| TASK ITEM |
Write the records below out again word for word, with the pictures removed.

| RECORDS SHOWN |
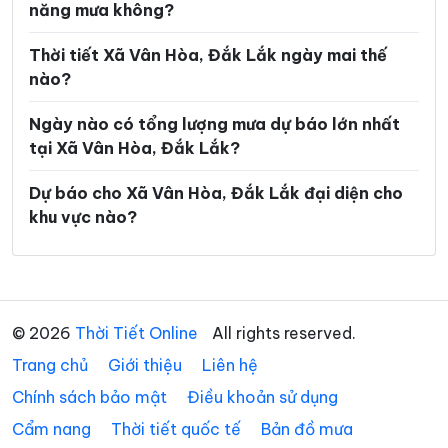
năng mưa không?
Xã Ea Súp
Xã Ea Trang
Thời tiết Xã Vân Hòa, Đắk Lắk ngày mai thế
Xã Ea Tul
Xã Ea Wer
nào?
Xã Ea Wy
Xã Hòa Mỹ
Ngày nào có tổng lượng mưa dự báo lớn nhất
Xã Hòa Sơn
Xã Hòa Thịnh
tại Xã Vân Hòa, Đắk Lắk?
Xã Hòa Xuân
Xã Ia Lốp
Dự báo cho Xã Vân Hòa, Đắk Lắk đại diện cho
khu vực nào?
Xã Ia Rvê
Xã Krông Á
Xã Krông Ana
Xã Krông Bông
Xã Krông Búk
Xã Krông Năng
© 2026
Thời Tiết Online
All rights reserved.
Xã Krông Nô
Xã Krông Pắc
Trang chủ
Giới thiệu
Liên hệ
Xã Liên Sơn Lắk
Xã M’Drắk
Chính sách bảo mật
Điều khoản sử dụng
Xã Nam Ka
Xã Ô Loan
Cẩm nang
Thời tiết quốc tế
Bản đồ mưa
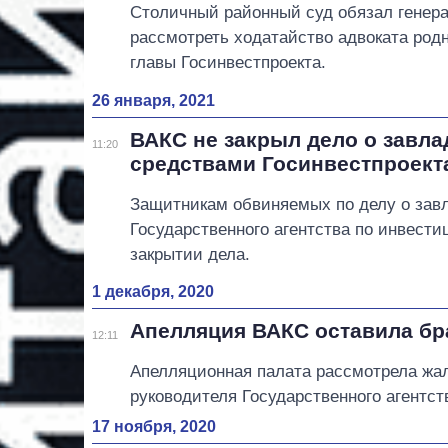
Столичный районный суд обязал генера
рассмотреть ходатайство адвоката род
главы Госинвестпроекта.
26 января, 2021
ВАКС не закрыл дело о завл
11:20
средствами Госинвестпроект
Защитникам обвиняемых по делу о зав
Государственного агентства по инвести
закрытии дела.
1 декабря, 2020
Апелляция ВАКС оставила бр
12:11
Апелляционная палата рассмотрела жа
руководителя Государственного агентст
17 ноября, 2020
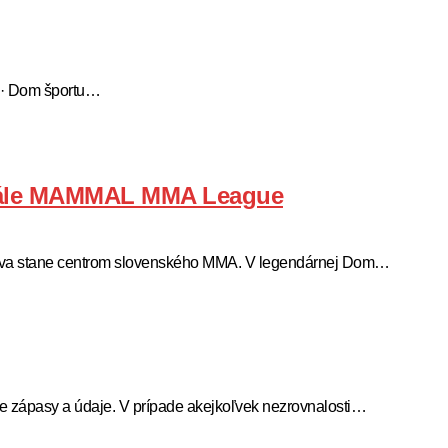
 · Dom športu…
 finále MAMMAL MMA League
slava stane centrom slovenského MMA. V legendárnej Dom…
je zápasy a údaje. V prípade akejkoľvek nezrovnalosti…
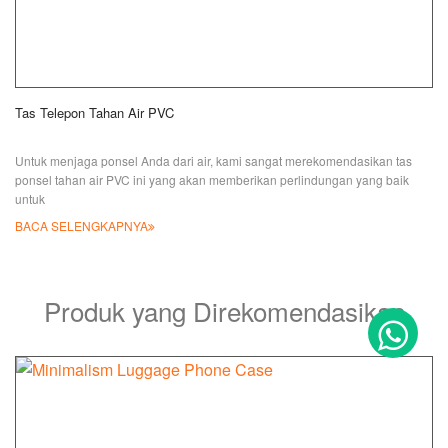
Tas Telepon Tahan Air PVC
Untuk menjaga ponsel Anda dari air, kami sangat merekomendasikan tas
ponsel tahan air PVC ini yang akan memberikan perlindungan yang baik
untuk
BACA SELENGKAPNYA
Produk yang Direkomendasikan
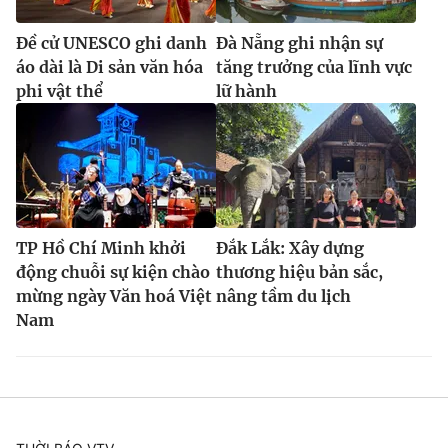
Đề cử UNESCO ghi danh
Đà Nẵng ghi nhận sự
áo dài là Di sản văn hóa
tăng trưởng của lĩnh vực
phi vật thể
lữ hành
TP Hồ Chí Minh khởi
Đắk Lắk: Xây dựng
động chuỗi sự kiện chào
thương hiệu bản sắc,
mừng ngày Văn hoá Việt
nâng tầm du lịch
Nam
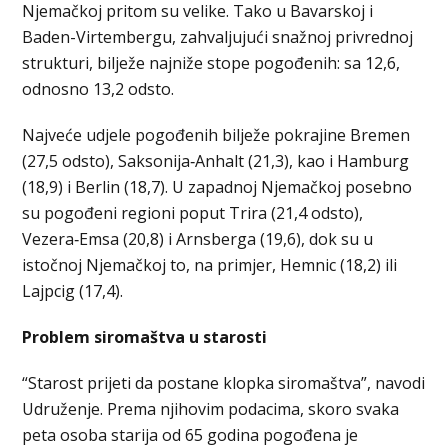
Njemačkoj pritom su velike. Tako u Bavarskoj i
Baden-Virtembergu, zahvaljujući snažnoj privrednoj
strukturi, bilježe najniže stope pogođenih: sa 12,6,
odnosno 13,2 odsto.
Najveće udjele pogođenih bilježe pokrajine Bremen
(27,5 odsto), Saksonija‑Anhalt (21,3), kao i Hamburg
(18,9) i Berlin (18,7). U zapadnoj Njemačkoj posebno
su pogođeni regioni poput Trira (21,4 odsto),
Vezera‑Emsa (20,8) i Arnsberga (19,6), dok su u
istočnoj Njemačkoj to, na primjer, Hemnic (18,2) ili
Lajpcig (17,4).
Problem siromaštva u starosti
“Starost prijeti da postane klopka siromaštva”, navodi
Udruženje. Prema njihovim podacima, skoro svaka
peta osoba starija od 65 godina pogođena je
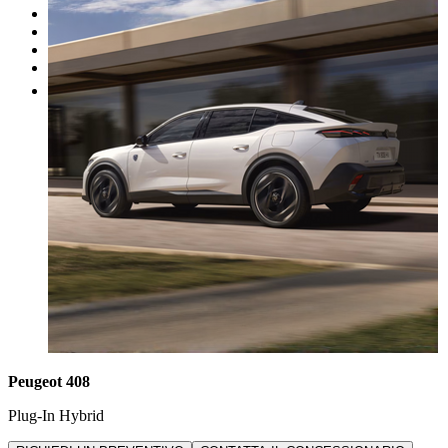
I nostri brand
Officina
Vendi un'auto
Altro
Peugeot 408
Plug-In Hybrid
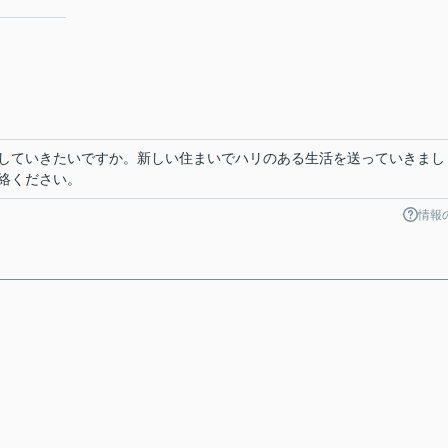
していきたいですか。新しい住まいでハリのある生活を送っていきまし
絡ください。
情報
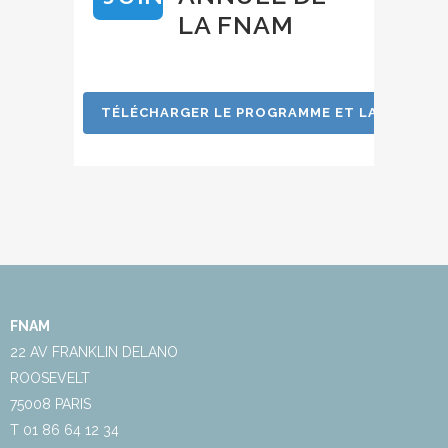
LA FNAM
TÉLÉCHARGER LE PROGRAMME ET LA BIOGRAP
FNAM
22 AV FRANKLIN DELANO
ROOSEVELT
75008 PARIS
T 01 86 64 12 34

| SOLUTION FOR THIS PROBLEM |
năng mưa không?
Xã Ea Súp
Xã Ea Trang
Thời tiết Xã Vân Hòa, Đắk Lắk ngày mai thế
Xã Ea Tul
Xã Ea Wer
nào?
Xã Ea Wy
Xã Hòa Mỹ
Ngày nào có tổng lượng mưa dự báo lớn nhất
Xã Hòa Sơn
Xã Hòa Thịnh
tại Xã Vân Hòa, Đắk Lắk?
Xã Hòa Xuân
Xã Ia Lốp
Dự báo cho Xã Vân Hòa, Đắk Lắk đại diện cho
khu vực nào?
Xã Ia Rvê
Xã Krông Á
Xã Krông Ana
Xã Krông Bông
Xã Krông Búk
Xã Krông Năng
© 2026
Thời Tiết Online
All rights reserved.
Xã Krông Nô
Xã Krông Pắc
Trang chủ
Giới thiệu
Liên hệ
Xã Liên Sơn Lắk
Xã M’Drắk
Chính sách bảo mật
Điều khoản sử dụng
Xã Nam Ka
Xã Ô Loan
Cẩm nang
Thời tiết quốc tế
Bản đồ mưa
Столичный районный суд обязал генера
рассмотреть ходатайство адвоката род
главы Госинвестпроекта.
26 января, 2021
ВАКС не закрыл дело о завл
11:20
средствами Госинвестпроект
Защитникам обвиняемых по делу о зав
Государственного агентства по инвести
закрытии дела.
1 декабря, 2020
Апелляция ВАКС оставила бр
12:11
Апелляционная палата рассмотрела жа
руководителя Государственного агентст
17 ноября, 2020
 · Dom športu…
 finále MAMMAL MMA League
slava stane centrom slovenského MMA. V legendárnej Dom…
je zápasy a údaje. V prípade akejkoľvek nezrovnalosti…
Tas Telepon Tahan Air PVC
Untuk menjaga ponsel Anda dari air, kami sangat merekomendasikan tas
ponsel tahan air PVC ini yang akan memberikan perlindungan yang baik
untuk
BACA SELENGKAPNYA
Produk yang Direkomendasikan
Đề cử UNESCO ghi danh
Đà Nẵng ghi nhận sự
áo dài là Di sản văn hóa
tăng trưởng của lĩnh vực
phi vật thể
lữ hành
TP Hồ Chí Minh khởi
Đắk Lắk: Xây dựng
động chuỗi sự kiện chào
thương hiệu bản sắc,
mừng ngày Văn hoá Việt
nâng tầm du lịch
Nam
Njemačkoj pritom su velike. Tako u Bavarskoj i
Baden-Virtembergu, zahvaljujući snažnoj privrednoj
strukturi, bilježe najniže stope pogođenih: sa 12,6,
odnosno 13,2 odsto.
Najveće udjele pogođenih bilježe pokrajine Bremen
(27,5 odsto), Saksonija‑Anhalt (21,3), kao i Hamburg
(18,9) i Berlin (18,7). U zapadnoj Njemačkoj posebno
su pogođeni regioni poput Trira (21,4 odsto),
Vezera‑Emsa (20,8) i Arnsberga (19,6), dok su u
istočnoj Njemačkoj to, na primjer, Hemnic (18,2) ili
Lajpcig (17,4).
Problem siromaštva u starosti
“Starost prijeti da postane klopka siromaštva”, navodi
Udruženje. Prema njihovim podacima, skoro svaka
peta osoba starija od 65 godina pogođena je
I nostri brand
Officina
Vendi un'auto
Altro
Peugeot 408
Plug-In Hybrid
していきたいですか。新しい住まいでハリのある生活を送っていきまし
絡ください。
情報
LA FNAM
TÉLÉCHARGER LE PROGRAMME ET LA BIOGRAP
FNAM
22 AV FRANKLIN DELANO
ROOSEVELT
75008 PARIS
T 01 86 64 12 34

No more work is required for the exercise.